◆ Exercise details
What you return should match the data below exactly, with every entry reproduced.

Extracted material Block Start

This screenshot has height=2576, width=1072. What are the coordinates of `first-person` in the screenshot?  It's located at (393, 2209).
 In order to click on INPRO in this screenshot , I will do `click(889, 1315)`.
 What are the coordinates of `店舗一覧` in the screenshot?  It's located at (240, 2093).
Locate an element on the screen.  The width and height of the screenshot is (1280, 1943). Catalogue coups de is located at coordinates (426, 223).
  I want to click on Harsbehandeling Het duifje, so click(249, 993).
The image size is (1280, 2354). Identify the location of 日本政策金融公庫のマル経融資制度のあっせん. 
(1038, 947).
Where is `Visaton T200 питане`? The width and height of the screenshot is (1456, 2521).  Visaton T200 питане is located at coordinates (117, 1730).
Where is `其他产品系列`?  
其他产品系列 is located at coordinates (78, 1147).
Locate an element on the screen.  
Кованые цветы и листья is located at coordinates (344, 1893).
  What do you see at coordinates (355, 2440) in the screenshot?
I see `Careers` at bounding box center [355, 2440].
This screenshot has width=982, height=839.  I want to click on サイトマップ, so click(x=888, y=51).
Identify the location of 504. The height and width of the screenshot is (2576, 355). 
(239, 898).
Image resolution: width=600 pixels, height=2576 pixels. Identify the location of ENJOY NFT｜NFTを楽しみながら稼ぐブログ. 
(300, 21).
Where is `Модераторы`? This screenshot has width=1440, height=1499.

Extracted material Block End

◆ Exercise response
This screenshot has height=2576, width=1072. What are the coordinates of `first-person` in the screenshot?  It's located at (393, 2209).
 In order to click on INPRO in this screenshot , I will do `click(889, 1315)`.
 What are the coordinates of `店舗一覧` in the screenshot?  It's located at (240, 2093).
Locate an element on the screen.  The width and height of the screenshot is (1280, 1943). Catalogue coups de is located at coordinates (426, 223).
  I want to click on Harsbehandeling Het duifje, so click(249, 993).
The image size is (1280, 2354). Identify the location of 日本政策金融公庫のマル経融資制度のあっせん. 
(1038, 947).
Where is `Visaton T200 питане`? The width and height of the screenshot is (1456, 2521).  Visaton T200 питане is located at coordinates (117, 1730).
Where is `其他产品系列`?  
其他产品系列 is located at coordinates (78, 1147).
Locate an element on the screen.  
Кованые цветы и листья is located at coordinates (344, 1893).
  What do you see at coordinates (355, 2440) in the screenshot?
I see `Careers` at bounding box center [355, 2440].
This screenshot has width=982, height=839.  I want to click on サイトマップ, so click(x=888, y=51).
Identify the location of 504. The height and width of the screenshot is (2576, 355). 
(239, 898).
Image resolution: width=600 pixels, height=2576 pixels. Identify the location of ENJOY NFT｜NFTを楽しみながら稼ぐブログ. 
(300, 21).
Where is `Модераторы`? This screenshot has width=1440, height=1499.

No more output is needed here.